Recorded data:
★ ★ ★ ★

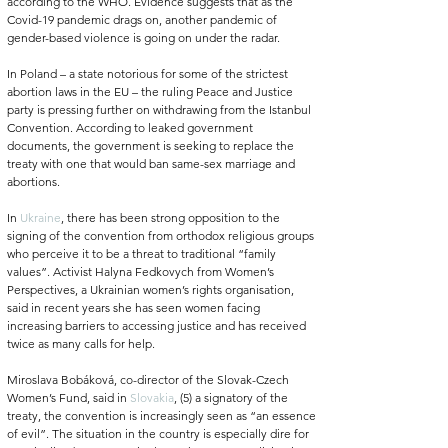
according to the WHO.
 Evidence suggests that as the 
Covid-19 pandemic drags on, another pandemic of 
gender-based violence is going on under the radar. 
In Poland – a state notorious for some of the strictest 
abortion laws in the EU – the ruling Peace and Justice 
party is pressing further on 
withdrawing from the Istanbul 
Convention. According to leaked government 
documents, the government is seeking to replace the 
treaty with one that would ban same-sex marriage and 
abortions. 
In 
Ukraine
, there has been strong opposition to the 
signing of the convention from orthodox religious groups 
who perceive it to be a threat to traditional “family 
values”. Activist Halyna Fedkovych from Women’s 
Perspectives, a Ukrainian women’s rights organisation, 
said in recent years she has seen women facing 
increasing barriers to accessing justice and has received 
twice as many calls for help. 
Miroslava Bobáková, co-director of the Slovak-Czech 
Women’s Fund, said in 
Slovakia
, (5) a signatory of the 
treaty, the convention is increasingly seen as “an essence 
of evil”. The situation in the country is especially dire for 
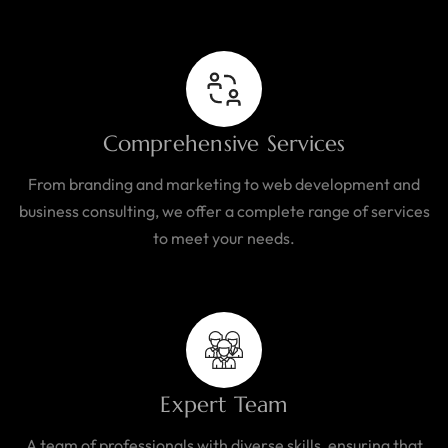
Comprehensive Services
From branding and marketing to web development and
business consulting, we offer a complete range of services
to meet your needs.
Expert Team
A team of professionals with diverse skills, ensuring that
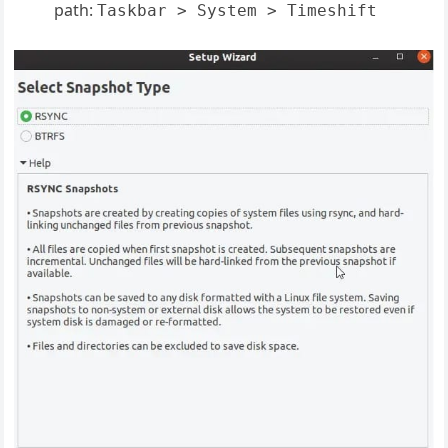
path:
Taskbar > System > Timeshift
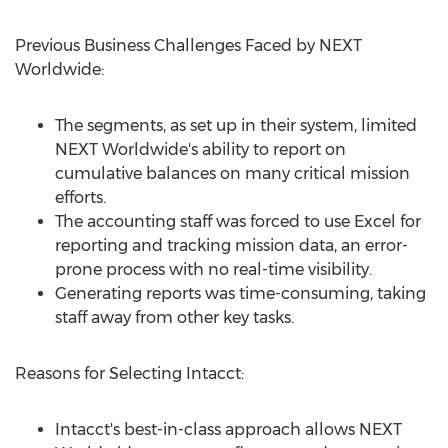
Previous Business Challenges Faced by NEXT
Worldwide:
The segments, as set up in their system, limited
NEXT Worldwide's ability to report on
cumulative balances on many critical mission
efforts.
The accounting staff was forced to use Excel for
reporting and tracking mission data, an error-
prone process with no real-time visibility.
Generating reports was time-consuming, taking
staff away from other key tasks.
Reasons for Selecting Intacct:
Intacct's best-in-class approach allows NEXT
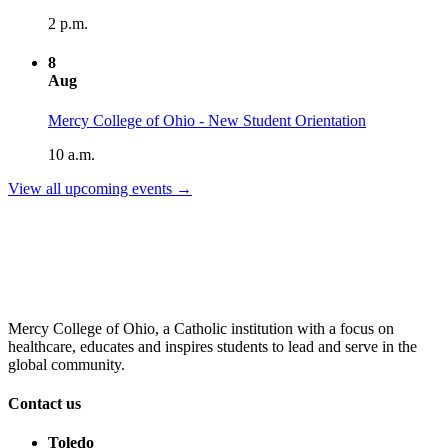
2 p.m.
8
Aug
Mercy College of Ohio - New Student Orientation
10 a.m.
View all upcoming events →
Mercy College of Ohio, a Catholic institution with a focus on
healthcare, educates and inspires students to lead and serve in the
global community.
Contact us
Toledo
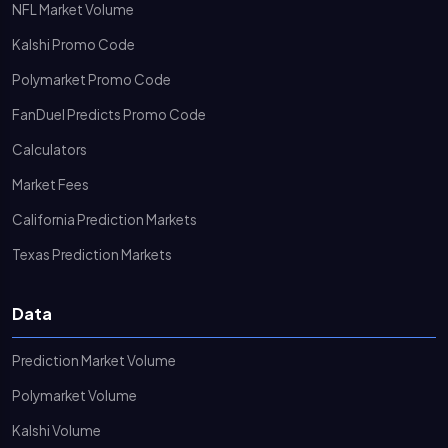
NFL Market Volume
Kalshi Promo Code
Polymarket Promo Code
FanDuel Predicts Promo Code
Calculators
Market Fees
California Prediction Markets
Texas Prediction Markets
Data
Prediction Market Volume
Polymarket Volume
Kalshi Volume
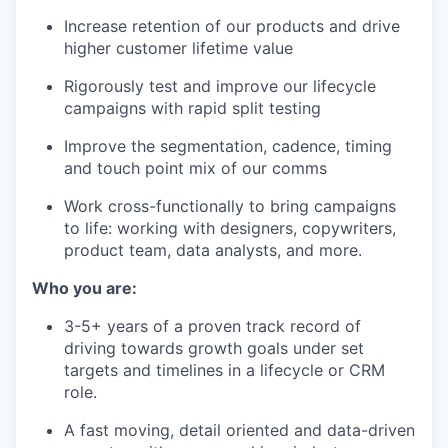
Increase retention of our products and drive
higher customer lifetime value
Rigorously test and improve our lifecycle
campaigns with rapid split testing
Improve the segmentation, cadence, timing
and touch point mix of our comms
Work cross-functionally to bring campaigns
to life: working with designers, copywriters,
product team, data analysts, and more.
Who you are:
3-5+ years of a proven track record of
driving towards growth goals under set
targets and timelines in a lifecycle or CRM
role.
A fast moving, detail oriented and data-driven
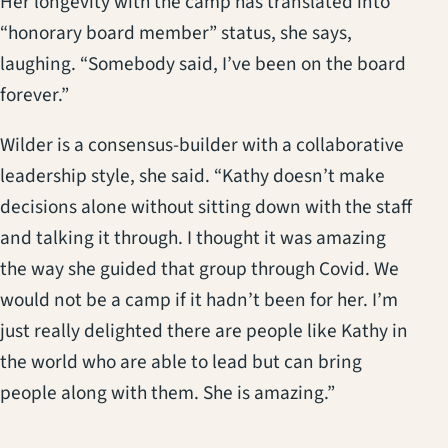
Her longevity with the camp has translated into
“honorary board member” status, she says,
laughing. “Somebody said, I’ve been on the board
forever.”
Wilder is a consensus-builder with a collaborative
leadership style, she said. “Kathy doesn’t make
decisions alone without sitting down with the staff
and talking it through. I thought it was amazing
the way she guided that group through Covid. We
would not be a camp if it hadn’t been for her. I’m
just really delighted there are people like Kathy in
the world who are able to lead but can bring
people along with them. She is amazing.”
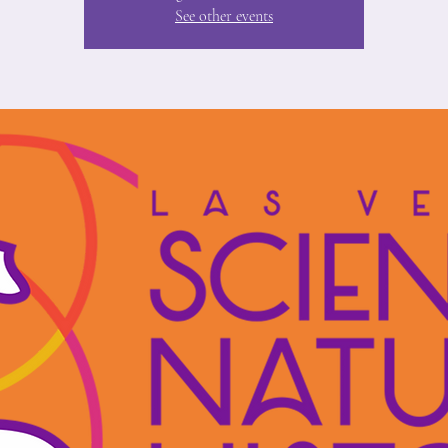
See other events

★ ★ ★ ★

Please transcribe, with no additions, the lines starting at the one that contains "targets and timelines in a lifecycle or CRM" and running through the last line of the entries, inclusive. Leave the pictures out.

targets and timelines in a lifecycle or CRM
role.
A fast moving, detail oriented and data-driven
Her longevity with the camp has translated into
“honorary board member” status, she says,
laughing. “Somebody said, I’ve been on the board
forever.”
Wilder is a consensus-builder with a collaborative
leadership style, she said. “Kathy doesn’t make
decisions alone without sitting down with the staff
and talking it through. I thought it was amazing
the way she guided that group through Covid. We
would not be a camp if it hadn’t been for her. I’m
just really delighted there are people like Kathy in
the world who are able to lead but can bring
people along with them. She is amazing.”
See other events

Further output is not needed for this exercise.